### Work to be completed
Type out each record word for word. Pictures stay out.

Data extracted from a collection
[Start of Attachment]

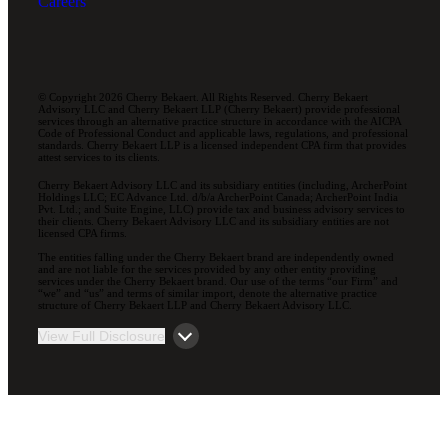
Careers
© Copyright 2026 Cherry Bekaert. All Rights Reserved. Cherry Bekaert
Advisory LLC and Cherry Bekaert LLP (Cherry Bekaert) provide professional
services through an alternative practice structure in accordance with the AICPA
Code of Professional Conduct and applicable laws, regulations, and professional
standards. Cherry Bekaert LLP is a licensed independent CPA firm that provides
attest services to its clients.
Cherry Bekaert Advisory LLC and its subsidiary entities (including, ArcherPoint
Holdings LLC; EC Advance Ltd. d/b/a ArcherPoint Canada; ArcherPoint India
Pvt. Ltd.; and Suite Engine, LLC) provide tax and business advisory services to
their clients. Cherry Bekaert Advisory LLC and its subsidiary entities are not
licensed CPA firms.
The entities falling under the Cherry Bekaert brand are independently owned
and are not liable for the services provided by any other entity providing
services under the Cherry Bekaert brand. Our use of the terms “our Firm” and
“we” and “us” and terms of similar import, denote the alternative practice
structure of Cherry Bekaert LLP and Cherry Bekaert Advisory LLC.
View Full Disclosure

[End of Attachment]

### Answer for this exercise
Careers
© Copyright 2026 Cherry Bekaert. All Rights Reserved. Cherry Bekaert
Advisory LLC and Cherry Bekaert LLP (Cherry Bekaert) provide professional
services through an alternative practice structure in accordance with the AICPA
Code of Professional Conduct and applicable laws, regulations, and professional
standards. Cherry Bekaert LLP is a licensed independent CPA firm that provides
attest services to its clients.
Cherry Bekaert Advisory LLC and its subsidiary entities (including, ArcherPoint
Holdings LLC; EC Advance Ltd. d/b/a ArcherPoint Canada; ArcherPoint India
Pvt. Ltd.; and Suite Engine, LLC) provide tax and business advisory services to
their clients. Cherry Bekaert Advisory LLC and its subsidiary entities are not
licensed CPA firms.
The entities falling under the Cherry Bekaert brand are independently owned
and are not liable for the services provided by any other entity providing
services under the Cherry Bekaert brand. Our use of the terms “our Firm” and
“we” and “us” and terms of similar import, denote the alternative practice
structure of Cherry Bekaert LLP and Cherry Bekaert Advisory LLC.
View Full Disclosure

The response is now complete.